ESA/ScienceOffice.org

NASA and ESA are Teaming Up to Prevent Armageddon

This will be the first real asteroid deflection test.

The American and European space agencies are teaming up to save the world, and they’re doing it all without cheesy Aerosmith songs (video) or bad Ben Affleck haircuts .

Back in 2012, NASA and the European Space Agency (ESA) announced that they were joining forces to study potentially hazardous near-Earth asteroids, and how best to deflect them. The project, called Asteroid Impact & Deflection Assessment (AIDA), kicked into high gear earlier this year, when ESA revealed the unlucky test subject: 65803 Didymos, a binary asteroid system in which a small asteroid orbits a larger one.

The mission requires two spacecrafts—one from ESA, and one from NASA, and both with endearingly appropriate names. First, ESA’s Asteroid Impact Mission (AIM) will launch in 2020 and head to Didymos to study the orbit and physical composition of both it and its smaller partner, colloquially known as “Didymoon.” While AIM examines the asteroids, NASA’s Double Asteroid Redirection Test (DART) will launch in 2022.

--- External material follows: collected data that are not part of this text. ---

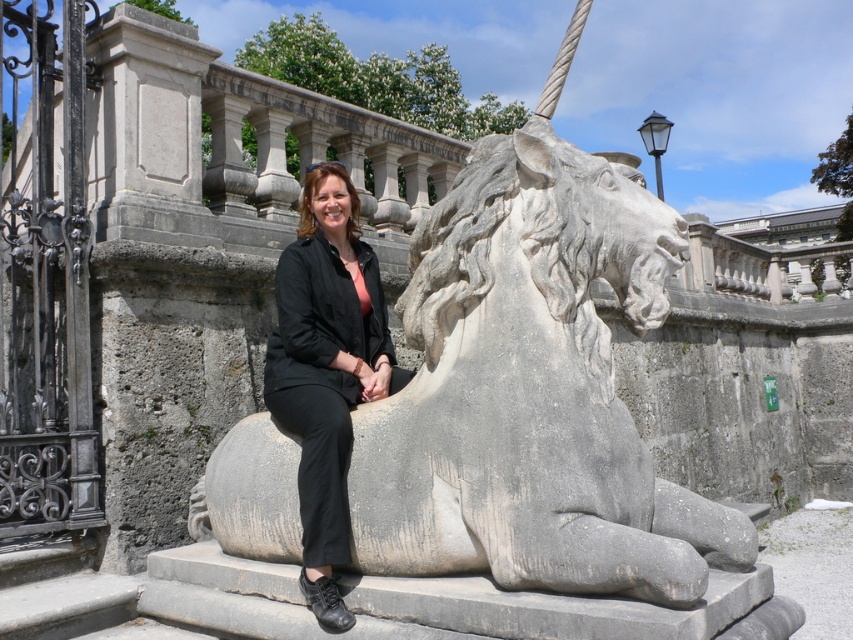 You are a photographer trying to capture the woman and the lion sculpture in the scene. Since the gray stone horse at center and the black fabric jacket at center are both at the center, which one should you focus on first to ensure they are both in sharp focus?

The gray stone horse at center is in front of the black fabric jacket at center, so you should focus on the gray stone horse at center first to ensure both are in sharp focus.

You are standing in a park and see a woman sitting on a large stone lion sculpture. There is a point at coordinates point (566, 280). Can you estimate how far this point is from you in meters?

The point (566, 280) is 9.23 meters away from the viewer.

You are a photographer trying to capture a photo of the gray stone horse at center and the black fabric jacket at center in the same frame. The minimum distance your camera can focus on two objects simultaneously is 5 feet. Will you be able to take the photo without moving either object?

The gray stone horse at center and black fabric jacket at center are 4.63 feet apart, which is within the camera focus range of 5 feet. Therefore, you can take the photo without moving either object. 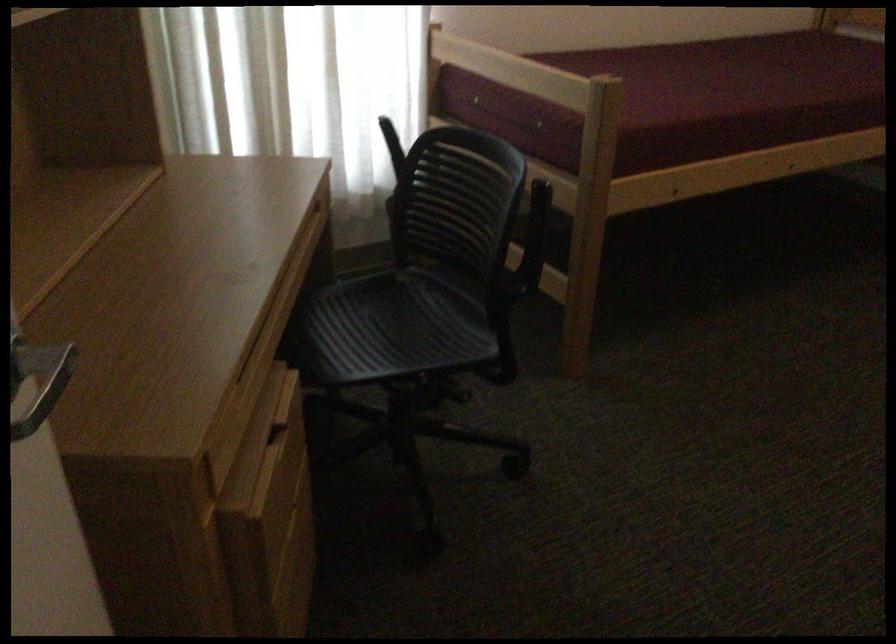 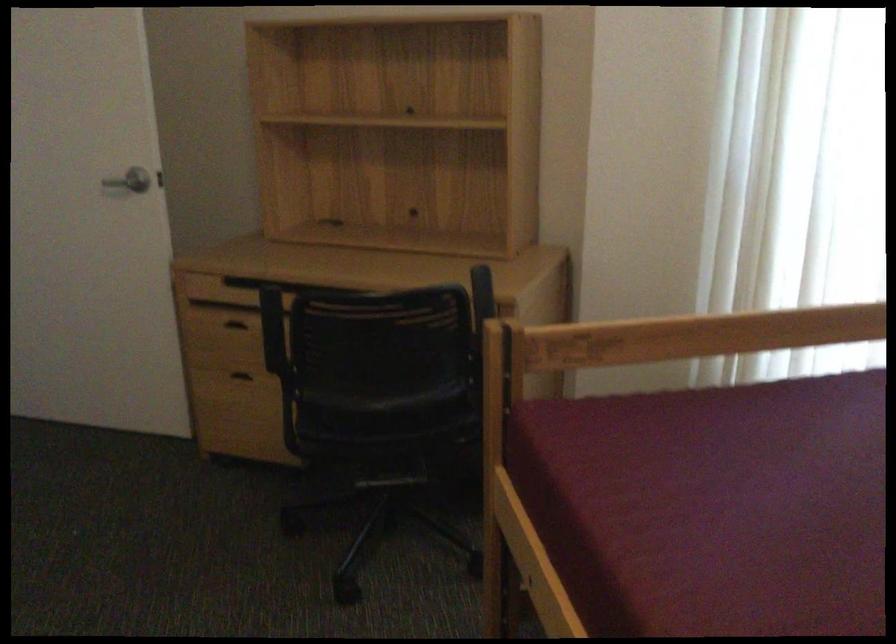 The point at (282, 542) is marked in the first image. Where is the corresponding point in the second image?

(246, 374) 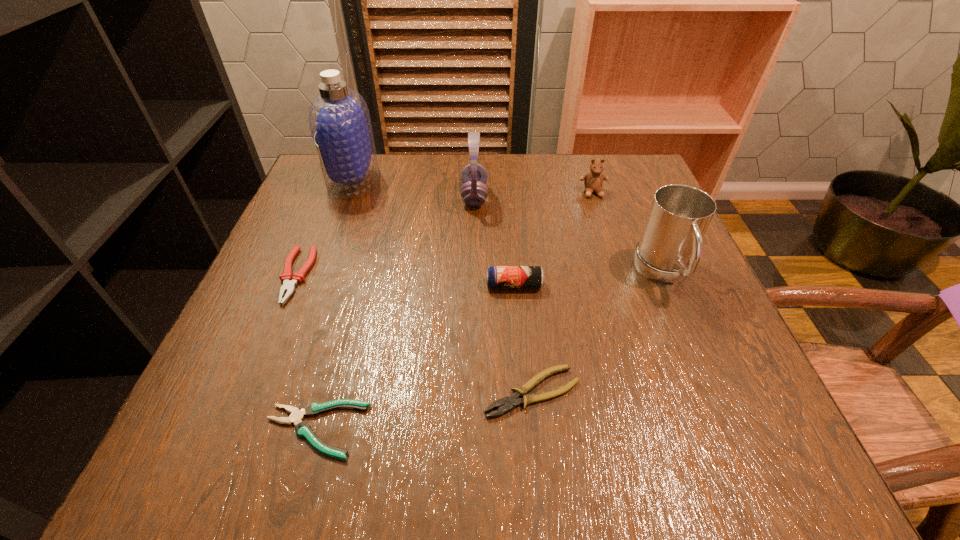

Once it reaches the system, DART will Kamikaze itself into Didymoon.

AIM will monitor DART’s impact and send the data back to Earth using a long-range laser communication link. Didymoon is only 160 meters in diameter (525 feet), so it’s not a large asteroid by any means—certainly not as large as the one from Armagaddeon , which required Bruce Willis fly a nuclear bomb into it. But the two space probes should still provide some invaluable information. NASA and ESA hope to learn how the impact affects Didymoon’s orbit, and, ultimately, how much force would be needed to steer an asteroid headed for Earth off its course.

“To protect Earth from potentially hazardous impacts, we need to understand asteroids much better,” said Patrick Michel, head of the AIM team, at the European Planetary Science Congress on Sept. 30. “AIDA will be the first mission to study an asteroid binary system, as well as the first to test whether we can deflect an asteroid through an impact with a spacecraft.”

Slamming a spacecraft (or, yes, even a bomb) into an asteroid is only one of several proposed ideas about how best to avoid the apocalypse. Other ideas include gravity “tractors,” ion thruster beams, and, best of all, giant magnets .

We trust NASA and ESA know what they’re doing. It’s not like humanity’s survival depends on it.